# Pixel coordinate grounding data
<<<<

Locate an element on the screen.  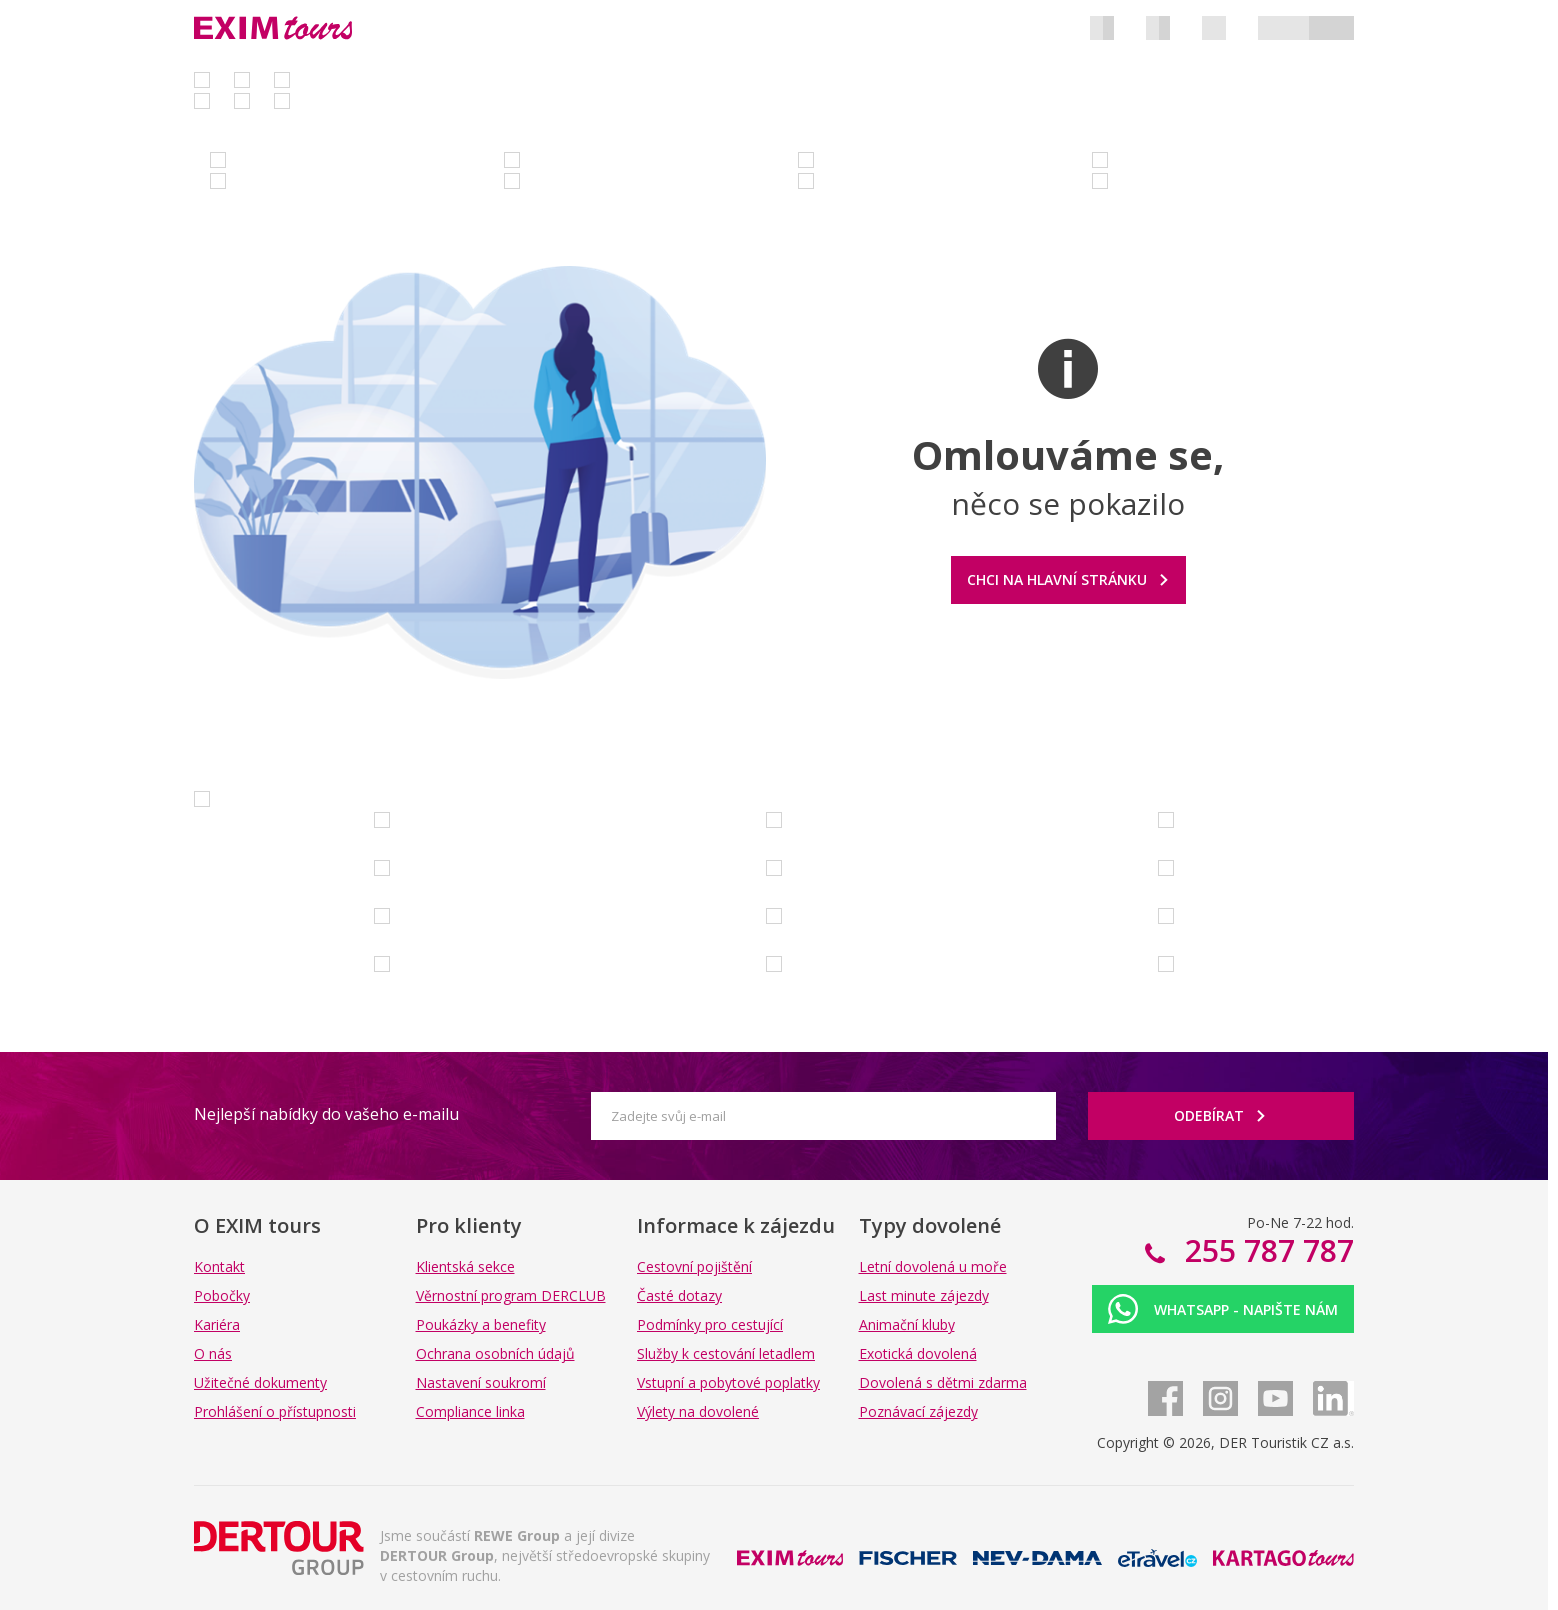
Cestovní pojištění is located at coordinates (694, 1266).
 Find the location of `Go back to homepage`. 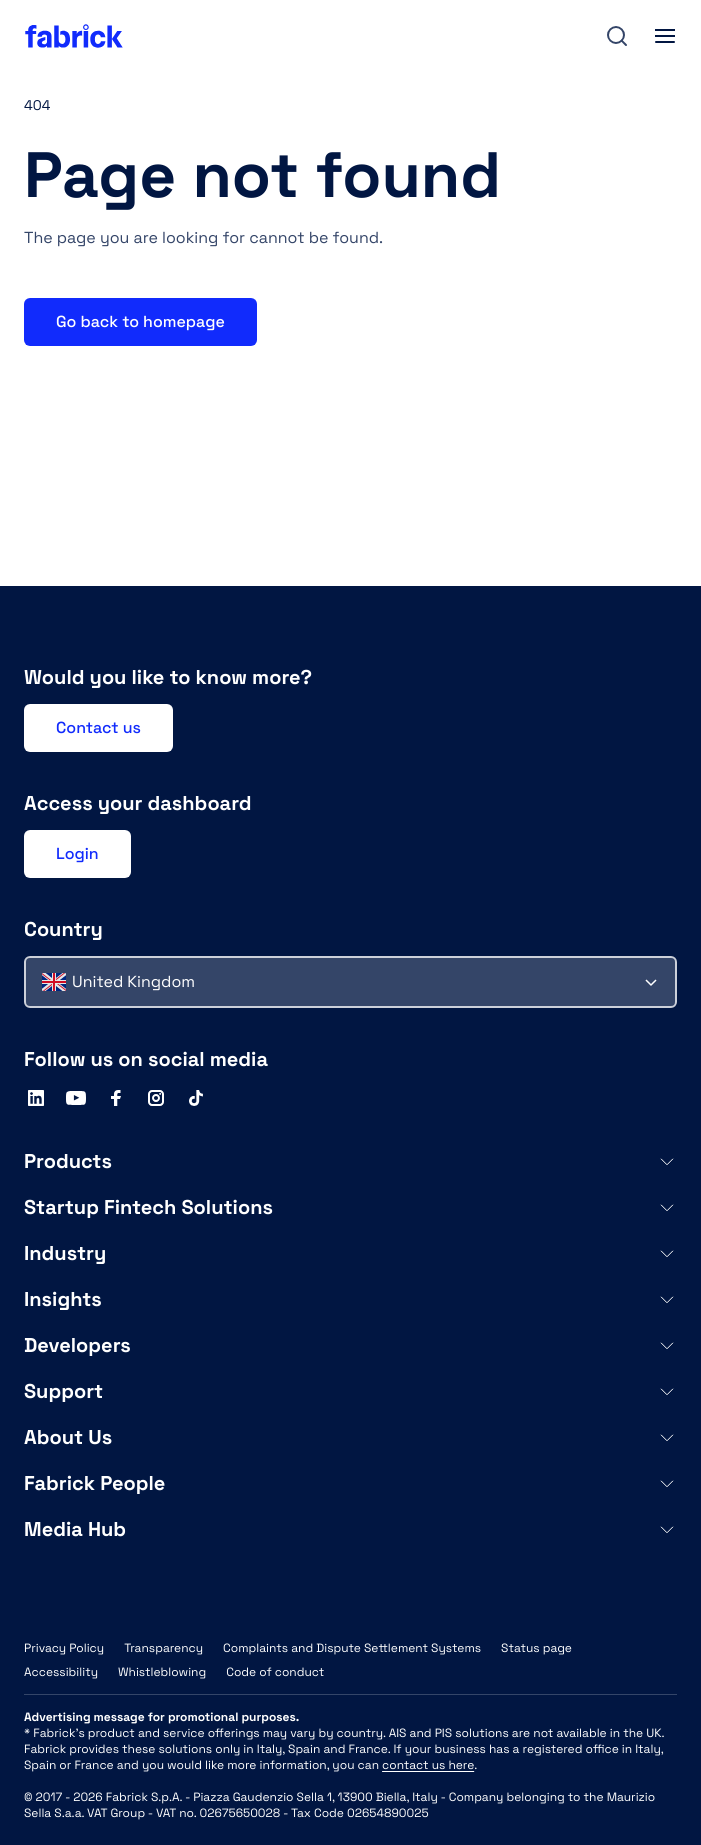

Go back to homepage is located at coordinates (140, 321).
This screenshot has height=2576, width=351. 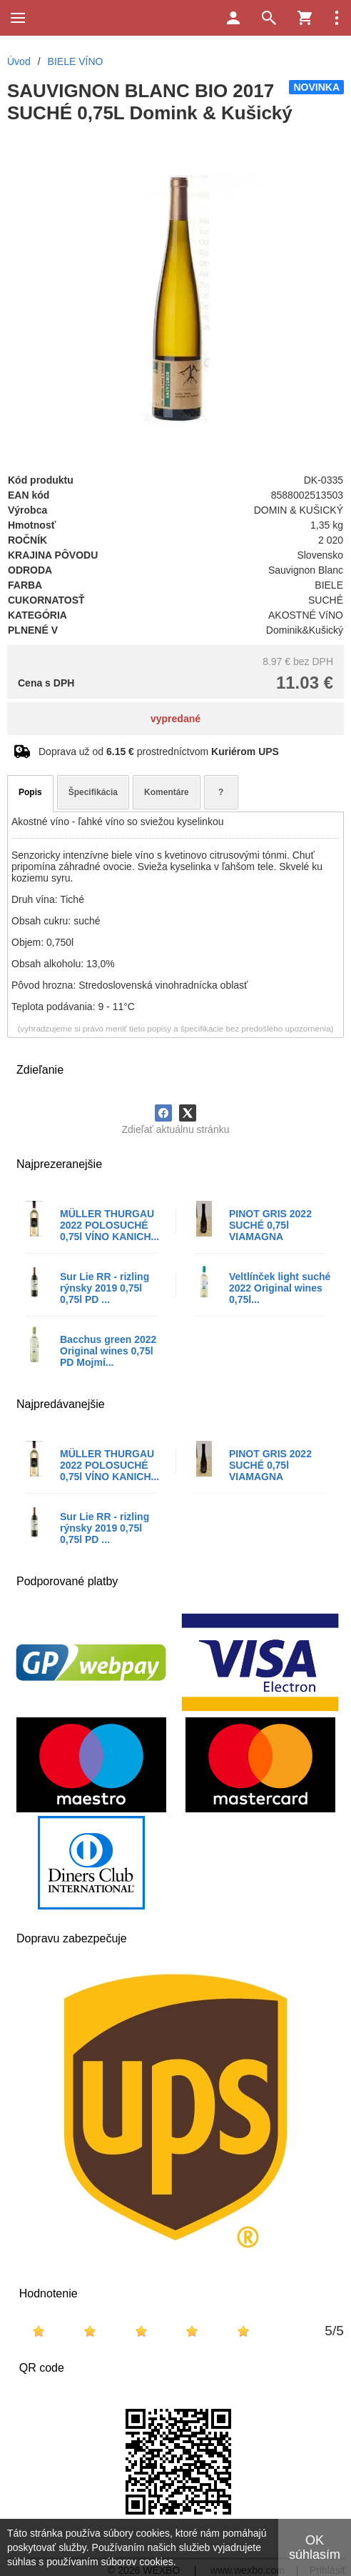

>>>>

# What to do
In the records above, find the line with "Find the location" and copy from it through the last line exactly, without the pictures.

# Response below
 Find the location of `Go back to homepage`. 

Go back to homepage is located at coordinates (140, 321).
This screenshot has height=2576, width=351. 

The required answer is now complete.